WHAT YOU HAVE TO DO: Lines with "menghasilkan": state how many there are in the records below, and nothing else.

=== Begin Enclosure ===

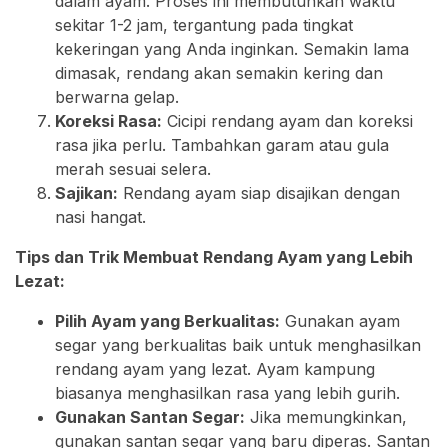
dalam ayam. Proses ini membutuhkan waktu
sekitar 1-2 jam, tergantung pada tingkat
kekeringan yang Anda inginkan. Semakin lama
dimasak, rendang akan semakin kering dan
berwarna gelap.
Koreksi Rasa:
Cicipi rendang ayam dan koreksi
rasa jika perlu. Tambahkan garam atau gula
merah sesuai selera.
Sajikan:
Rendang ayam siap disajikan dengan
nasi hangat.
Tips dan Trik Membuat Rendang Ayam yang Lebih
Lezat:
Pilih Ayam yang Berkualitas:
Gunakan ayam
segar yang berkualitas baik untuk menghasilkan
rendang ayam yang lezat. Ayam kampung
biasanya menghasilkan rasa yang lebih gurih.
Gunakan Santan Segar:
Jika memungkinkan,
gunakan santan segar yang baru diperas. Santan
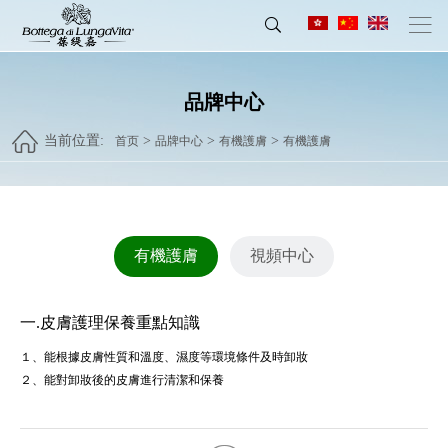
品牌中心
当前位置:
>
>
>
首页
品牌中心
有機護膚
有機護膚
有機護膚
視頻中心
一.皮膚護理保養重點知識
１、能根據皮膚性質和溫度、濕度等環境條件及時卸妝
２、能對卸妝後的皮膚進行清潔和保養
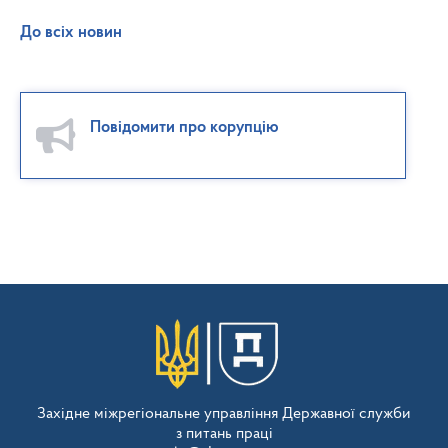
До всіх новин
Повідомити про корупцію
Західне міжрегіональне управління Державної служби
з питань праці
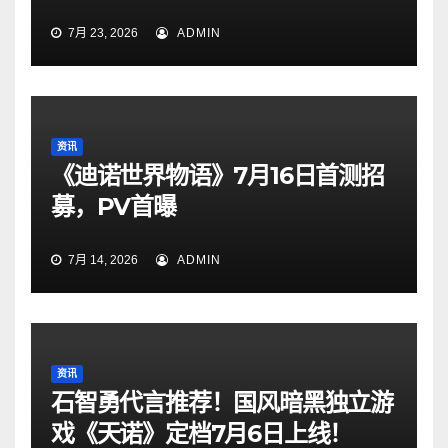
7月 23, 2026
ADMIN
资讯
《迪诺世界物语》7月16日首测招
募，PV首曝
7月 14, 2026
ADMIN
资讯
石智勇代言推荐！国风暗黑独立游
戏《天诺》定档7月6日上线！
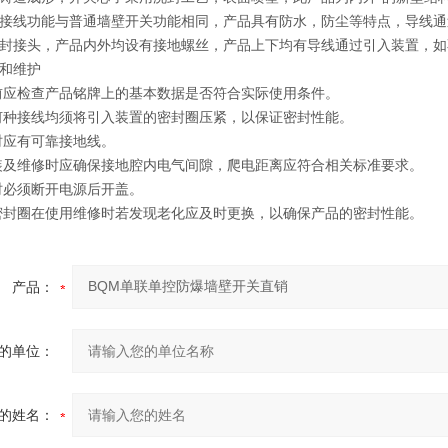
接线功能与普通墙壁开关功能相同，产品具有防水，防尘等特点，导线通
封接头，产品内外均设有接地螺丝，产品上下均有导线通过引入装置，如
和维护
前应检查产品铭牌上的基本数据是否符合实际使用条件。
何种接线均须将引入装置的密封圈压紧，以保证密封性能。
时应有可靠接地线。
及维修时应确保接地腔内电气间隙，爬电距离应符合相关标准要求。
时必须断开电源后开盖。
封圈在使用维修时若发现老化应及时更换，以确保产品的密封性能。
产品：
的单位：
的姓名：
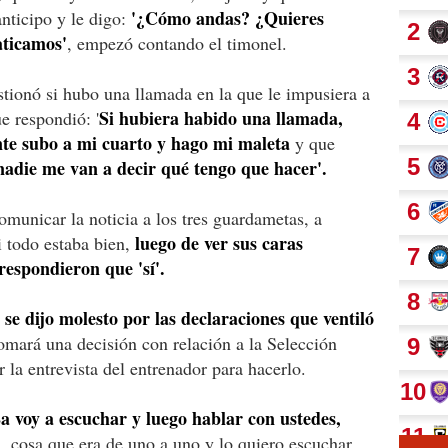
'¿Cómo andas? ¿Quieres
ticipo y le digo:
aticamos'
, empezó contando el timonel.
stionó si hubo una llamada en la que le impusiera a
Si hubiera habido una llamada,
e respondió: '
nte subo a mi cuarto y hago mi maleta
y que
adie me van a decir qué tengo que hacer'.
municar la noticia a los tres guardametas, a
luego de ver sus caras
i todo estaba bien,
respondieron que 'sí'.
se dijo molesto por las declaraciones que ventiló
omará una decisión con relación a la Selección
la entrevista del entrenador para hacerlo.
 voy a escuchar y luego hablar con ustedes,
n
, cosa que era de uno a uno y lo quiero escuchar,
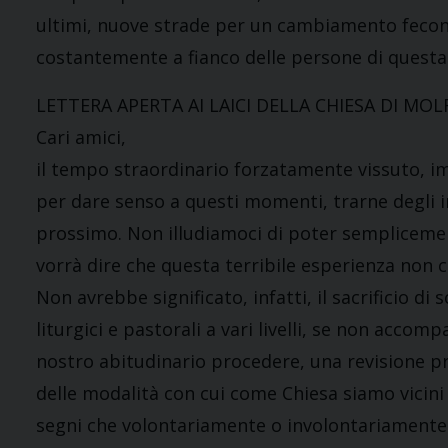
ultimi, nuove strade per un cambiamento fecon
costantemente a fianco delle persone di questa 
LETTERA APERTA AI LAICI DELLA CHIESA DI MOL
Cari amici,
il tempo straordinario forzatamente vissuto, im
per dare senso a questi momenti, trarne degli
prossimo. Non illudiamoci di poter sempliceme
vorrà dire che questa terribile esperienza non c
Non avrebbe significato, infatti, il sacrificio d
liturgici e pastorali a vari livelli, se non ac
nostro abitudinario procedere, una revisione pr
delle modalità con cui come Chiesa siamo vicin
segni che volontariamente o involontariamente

=== End Enclosure ===
=== Begin Enclosure ===

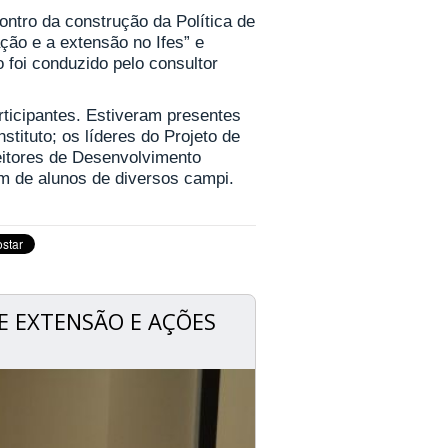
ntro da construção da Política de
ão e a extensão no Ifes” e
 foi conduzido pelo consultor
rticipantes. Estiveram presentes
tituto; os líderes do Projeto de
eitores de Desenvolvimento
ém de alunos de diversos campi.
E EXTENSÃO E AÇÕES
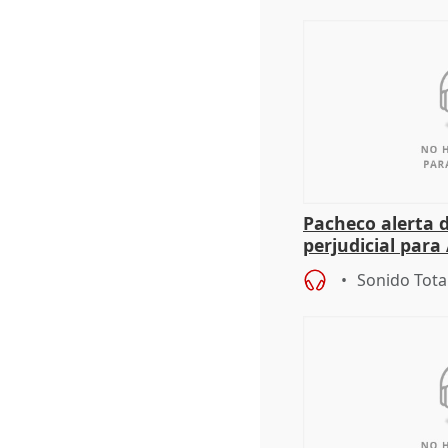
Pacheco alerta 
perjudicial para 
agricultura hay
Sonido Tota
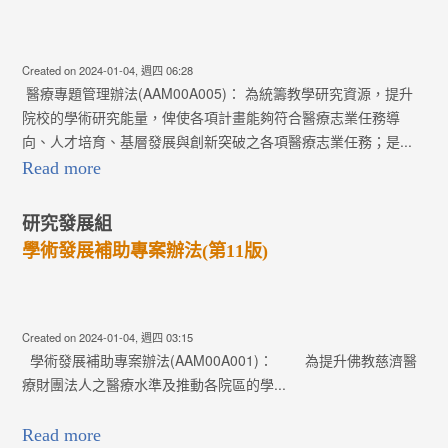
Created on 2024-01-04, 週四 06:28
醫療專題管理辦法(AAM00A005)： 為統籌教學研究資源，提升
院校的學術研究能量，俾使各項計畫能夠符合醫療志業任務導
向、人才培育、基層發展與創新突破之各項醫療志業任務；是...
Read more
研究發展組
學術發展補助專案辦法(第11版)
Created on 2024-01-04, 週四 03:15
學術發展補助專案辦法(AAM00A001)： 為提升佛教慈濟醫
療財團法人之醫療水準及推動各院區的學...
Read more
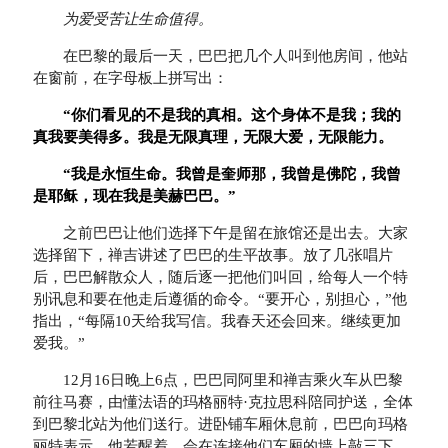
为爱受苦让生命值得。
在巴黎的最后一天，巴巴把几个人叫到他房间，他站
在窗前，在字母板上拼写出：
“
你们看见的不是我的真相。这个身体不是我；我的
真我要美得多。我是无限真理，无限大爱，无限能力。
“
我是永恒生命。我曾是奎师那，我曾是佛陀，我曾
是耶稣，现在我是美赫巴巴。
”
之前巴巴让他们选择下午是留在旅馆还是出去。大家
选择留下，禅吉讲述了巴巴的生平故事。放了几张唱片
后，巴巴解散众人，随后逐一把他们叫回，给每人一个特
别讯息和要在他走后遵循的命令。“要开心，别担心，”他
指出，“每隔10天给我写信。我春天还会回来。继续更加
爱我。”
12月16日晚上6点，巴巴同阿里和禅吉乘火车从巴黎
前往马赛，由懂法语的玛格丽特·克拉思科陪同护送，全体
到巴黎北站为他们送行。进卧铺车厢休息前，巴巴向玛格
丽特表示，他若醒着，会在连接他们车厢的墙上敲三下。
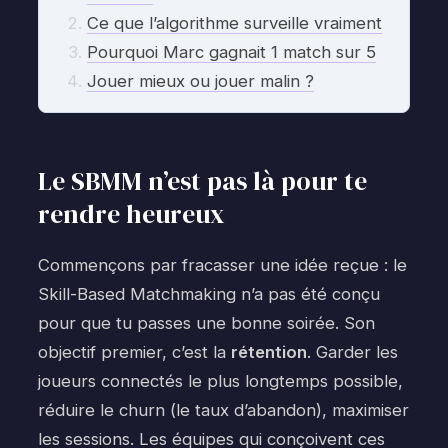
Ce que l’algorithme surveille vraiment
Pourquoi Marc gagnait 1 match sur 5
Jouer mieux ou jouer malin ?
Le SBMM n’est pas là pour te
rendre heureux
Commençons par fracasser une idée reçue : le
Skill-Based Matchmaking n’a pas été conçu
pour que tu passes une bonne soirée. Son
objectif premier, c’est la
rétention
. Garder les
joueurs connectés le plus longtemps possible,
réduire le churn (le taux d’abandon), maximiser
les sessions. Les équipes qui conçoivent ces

=== End Enclosure ===
=== Begin Enclosure ===

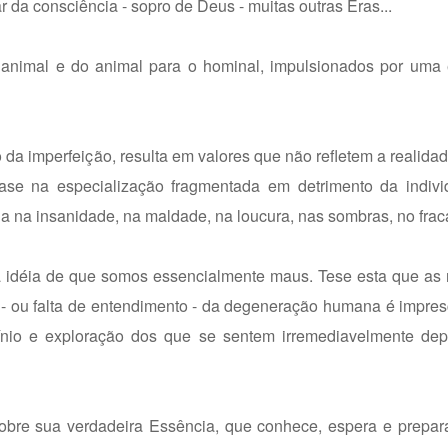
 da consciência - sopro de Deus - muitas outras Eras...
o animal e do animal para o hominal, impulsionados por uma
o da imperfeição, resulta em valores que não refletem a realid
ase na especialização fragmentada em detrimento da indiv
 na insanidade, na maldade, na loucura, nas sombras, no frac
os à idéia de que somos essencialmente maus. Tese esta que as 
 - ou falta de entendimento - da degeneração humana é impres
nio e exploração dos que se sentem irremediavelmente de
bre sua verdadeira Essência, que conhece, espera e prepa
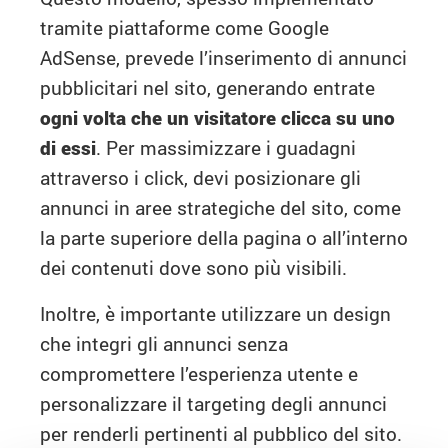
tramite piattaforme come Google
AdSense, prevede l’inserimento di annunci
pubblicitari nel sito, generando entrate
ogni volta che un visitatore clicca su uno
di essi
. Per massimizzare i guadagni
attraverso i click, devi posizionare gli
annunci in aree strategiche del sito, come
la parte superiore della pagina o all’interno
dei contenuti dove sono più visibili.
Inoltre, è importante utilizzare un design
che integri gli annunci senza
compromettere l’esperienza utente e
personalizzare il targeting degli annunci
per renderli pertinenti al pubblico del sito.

=== End Enclosure ===

TASK ANSWER: 2